Bei der Auswertung werden inhaltlich zusammengehörige Passagen zusammengefaßt, auch wenn sie über den Text verstreut sind. Entscheidend ist nicht die Sequenzialität von Äußerungen je Interview, sondern der thematische Inhalt (vgl. MEUSER/ NAGEL 1991, 453).

Die Auswertung der Interviews erfolgt in mehreren Teilschritten (vgl. MEUSER/NAGEL 1991, 455ff).
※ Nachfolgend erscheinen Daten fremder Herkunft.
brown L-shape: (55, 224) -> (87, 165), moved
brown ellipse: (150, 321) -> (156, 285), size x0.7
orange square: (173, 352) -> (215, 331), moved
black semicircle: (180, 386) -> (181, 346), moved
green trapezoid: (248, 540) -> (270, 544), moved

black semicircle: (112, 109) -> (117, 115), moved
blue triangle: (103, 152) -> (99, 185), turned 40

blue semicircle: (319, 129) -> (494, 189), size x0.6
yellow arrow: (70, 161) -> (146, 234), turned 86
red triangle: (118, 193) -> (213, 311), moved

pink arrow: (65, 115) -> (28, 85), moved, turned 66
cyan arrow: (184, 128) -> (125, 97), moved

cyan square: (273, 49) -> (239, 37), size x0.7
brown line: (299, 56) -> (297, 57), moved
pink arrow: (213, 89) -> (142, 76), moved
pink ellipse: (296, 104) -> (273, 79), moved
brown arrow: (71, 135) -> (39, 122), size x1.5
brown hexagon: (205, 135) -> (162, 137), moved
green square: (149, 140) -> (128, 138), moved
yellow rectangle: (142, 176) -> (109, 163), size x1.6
Zunächst werden die einzelnen Interviews für sich bearbeitet und verdichtet, bevor ein Vergleich der einzelnen Aussagen stattfindet.

Vor der Auswertung steht die Transkription der Tonbandaufnahme. Diese erfolgt bei qualitativen Interviews in der Regel nicht vollständig. Die Ausführlichkeit der Transkription ist abhängig vom Diskursverlauf. Je mehr sich der Diskursverlauf der Idealform des Gelingens annähert, desto ausführlicher wird die Transkription sein, weil gehäufter relevante Informationen auftreten. Im Gegensatz dazu werden Ausführungen der Experten zu nicht relevanten Themen, die sich eher der Form des Mißlingens annähern, nur selektiv notiert.

Im Anschluß an die Transkription erfolgt die Verdichtung des Textmaterials und der Schritt des thematischen Vergleichs der verschiedenen Interviews.

Da die Aussagen der Experten einzelnen Themengebieten zugeordnet, also kategorisiert, werden, ist ein Vergleich auch bei unterschiedlich ausführlicher Beantwortung möglich. Gerade hier liegt ein Vorteil qualitativen Vorgehens.